The foregoing opinion is limited to matters arising under the laws of the State of New York and the General Corporation Law of the State of Delaware. We hereby consent to the filing of this opinion as an exhibit to the Company’s Quarterly Report on Form 10-Q for the quarter ended June 30, 2012 and the incorporation by reference of this opinion as an exhibit to the above-referenced Registration Statement and to the use of our name wherever it appears in the Registration Statement and any amendment thereto.
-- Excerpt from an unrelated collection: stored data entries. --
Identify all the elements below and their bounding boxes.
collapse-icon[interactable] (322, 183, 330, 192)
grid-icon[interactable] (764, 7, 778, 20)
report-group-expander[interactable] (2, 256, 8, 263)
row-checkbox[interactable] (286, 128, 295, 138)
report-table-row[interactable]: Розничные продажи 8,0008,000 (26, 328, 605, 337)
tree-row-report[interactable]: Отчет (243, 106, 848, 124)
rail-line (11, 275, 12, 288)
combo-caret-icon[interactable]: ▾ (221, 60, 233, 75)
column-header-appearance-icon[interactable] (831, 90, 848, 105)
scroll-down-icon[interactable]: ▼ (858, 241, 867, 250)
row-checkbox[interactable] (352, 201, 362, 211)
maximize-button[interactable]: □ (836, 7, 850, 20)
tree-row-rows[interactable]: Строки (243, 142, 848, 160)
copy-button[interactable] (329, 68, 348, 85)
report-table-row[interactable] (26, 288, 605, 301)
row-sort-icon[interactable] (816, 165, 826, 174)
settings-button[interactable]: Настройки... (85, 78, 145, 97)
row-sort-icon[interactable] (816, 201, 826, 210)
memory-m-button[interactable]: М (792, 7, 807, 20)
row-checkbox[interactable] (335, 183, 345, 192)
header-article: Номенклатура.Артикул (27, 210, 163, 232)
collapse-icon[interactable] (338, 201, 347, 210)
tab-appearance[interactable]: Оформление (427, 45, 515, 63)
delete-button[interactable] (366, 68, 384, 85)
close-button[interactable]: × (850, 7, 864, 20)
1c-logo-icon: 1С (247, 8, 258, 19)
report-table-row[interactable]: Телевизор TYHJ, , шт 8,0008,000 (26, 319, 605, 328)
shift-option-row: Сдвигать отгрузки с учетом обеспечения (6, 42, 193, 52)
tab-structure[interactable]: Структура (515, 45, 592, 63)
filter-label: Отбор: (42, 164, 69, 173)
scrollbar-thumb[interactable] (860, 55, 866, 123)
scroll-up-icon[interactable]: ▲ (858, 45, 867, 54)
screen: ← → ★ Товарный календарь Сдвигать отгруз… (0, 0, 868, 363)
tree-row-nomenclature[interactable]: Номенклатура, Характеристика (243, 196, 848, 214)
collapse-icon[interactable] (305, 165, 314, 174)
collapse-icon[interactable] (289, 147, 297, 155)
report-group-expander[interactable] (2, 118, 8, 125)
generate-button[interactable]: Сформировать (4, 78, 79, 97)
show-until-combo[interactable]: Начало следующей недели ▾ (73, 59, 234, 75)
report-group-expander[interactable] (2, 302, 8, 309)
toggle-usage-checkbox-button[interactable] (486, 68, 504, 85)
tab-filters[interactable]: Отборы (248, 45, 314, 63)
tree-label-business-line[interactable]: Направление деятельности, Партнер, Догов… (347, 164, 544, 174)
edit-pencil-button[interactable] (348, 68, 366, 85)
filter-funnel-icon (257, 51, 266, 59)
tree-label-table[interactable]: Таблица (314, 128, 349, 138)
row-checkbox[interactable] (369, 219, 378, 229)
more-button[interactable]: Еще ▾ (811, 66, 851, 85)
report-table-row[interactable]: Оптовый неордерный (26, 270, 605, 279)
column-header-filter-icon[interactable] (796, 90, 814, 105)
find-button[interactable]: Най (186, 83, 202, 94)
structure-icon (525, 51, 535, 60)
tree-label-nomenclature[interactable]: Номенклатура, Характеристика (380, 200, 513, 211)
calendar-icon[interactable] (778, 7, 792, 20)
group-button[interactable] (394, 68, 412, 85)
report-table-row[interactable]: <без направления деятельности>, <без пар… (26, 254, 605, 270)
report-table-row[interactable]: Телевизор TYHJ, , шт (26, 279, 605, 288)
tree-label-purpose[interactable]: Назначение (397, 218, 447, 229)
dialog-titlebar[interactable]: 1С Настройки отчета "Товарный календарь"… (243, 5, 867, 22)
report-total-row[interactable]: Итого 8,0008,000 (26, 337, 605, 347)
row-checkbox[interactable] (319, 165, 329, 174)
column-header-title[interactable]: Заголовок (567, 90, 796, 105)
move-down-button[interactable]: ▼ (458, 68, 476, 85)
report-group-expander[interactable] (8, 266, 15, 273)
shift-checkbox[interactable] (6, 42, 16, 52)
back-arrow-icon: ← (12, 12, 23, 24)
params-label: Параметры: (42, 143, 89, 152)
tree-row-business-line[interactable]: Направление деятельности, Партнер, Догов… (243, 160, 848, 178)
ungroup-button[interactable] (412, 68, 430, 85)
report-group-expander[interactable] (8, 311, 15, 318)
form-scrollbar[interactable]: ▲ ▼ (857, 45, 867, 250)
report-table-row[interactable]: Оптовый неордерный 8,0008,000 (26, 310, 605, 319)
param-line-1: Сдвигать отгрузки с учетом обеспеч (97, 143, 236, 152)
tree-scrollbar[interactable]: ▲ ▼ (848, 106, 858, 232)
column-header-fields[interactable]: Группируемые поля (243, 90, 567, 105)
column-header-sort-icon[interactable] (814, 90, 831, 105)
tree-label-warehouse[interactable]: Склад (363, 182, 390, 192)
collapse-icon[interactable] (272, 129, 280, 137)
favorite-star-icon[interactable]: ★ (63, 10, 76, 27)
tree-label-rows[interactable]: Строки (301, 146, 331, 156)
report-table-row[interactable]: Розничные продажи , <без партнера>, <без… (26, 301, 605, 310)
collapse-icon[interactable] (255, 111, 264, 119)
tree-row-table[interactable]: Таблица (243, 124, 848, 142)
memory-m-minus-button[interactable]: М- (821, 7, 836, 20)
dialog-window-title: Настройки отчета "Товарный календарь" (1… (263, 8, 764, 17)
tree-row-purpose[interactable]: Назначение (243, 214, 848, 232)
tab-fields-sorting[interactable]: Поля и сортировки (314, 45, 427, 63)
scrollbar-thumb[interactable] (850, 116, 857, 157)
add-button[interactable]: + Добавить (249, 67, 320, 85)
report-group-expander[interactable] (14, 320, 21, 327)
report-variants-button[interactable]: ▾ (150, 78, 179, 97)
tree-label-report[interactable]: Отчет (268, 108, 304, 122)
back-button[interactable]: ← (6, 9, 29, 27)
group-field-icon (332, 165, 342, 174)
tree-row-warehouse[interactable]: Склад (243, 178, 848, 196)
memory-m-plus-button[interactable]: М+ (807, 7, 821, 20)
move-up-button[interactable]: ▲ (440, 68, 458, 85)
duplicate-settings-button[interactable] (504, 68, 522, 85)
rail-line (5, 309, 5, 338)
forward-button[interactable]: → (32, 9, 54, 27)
In addition, if a prospectus supplement or pricing supplement relating to the offer and sale of any particular Note or Notes is prepared and filed by the Company with the Commission on a future date and the prospectus supplement or pricing supplement contains our opinion and a reference to us substantially in the form set forth below, this consent shall apply to our opinion and the reference to us in substantially such form:
“In the opinion of Sidley Austin LLP, as counsel to the Company, when the notes offered by this prospectus supplement have been
executed and issued by the Company and authenticated by the trustee pursuant to the indenture, and delivered against payment as contemplated herein, such notes will be valid and binding obligations of the Company, enforceable in accordance with their terms, subject to applicable bankruptcy, insolvency and similar laws affecting creditors’ rights generally, concepts of reasonableness and equitable principles of general applicability (including, without limitation, concepts of good faith, fair dealing and the lack of bad faith), provided that such counsel expresses no opinion as to the effect of fraudulent conveyance, fraudulent transfer or similar provision of applicable law on the conclusions expressed above. This opinion is given as of the date hereof and is limited to the Federal laws of the United States, the laws of the State of New York and the General Corporation Law of the State of Delaware as in effect on the date hereof. In addition, this opinion is subject to customary assumptions about the genuineness of signatures and certain factual matters, all as stated in the letter of such counsel dated July 26, 2012, which has been filed as an exhibit to the Company’s Quarterly Report on Form 10-Q filed with the Securities and Exchange Commission on July 26, 2012 and incorporated by reference as Exhibit 5.1 to the Company’s registration statement on Form S-3. [This opinion is also subject to the discussion, as stated in such letter, of the enforcement of notes denominated in a foreign currency or currency unit.]
In giving this consent, we do not thereby admit that we are within the category of persons whose consent is required by Section 7 of the Act.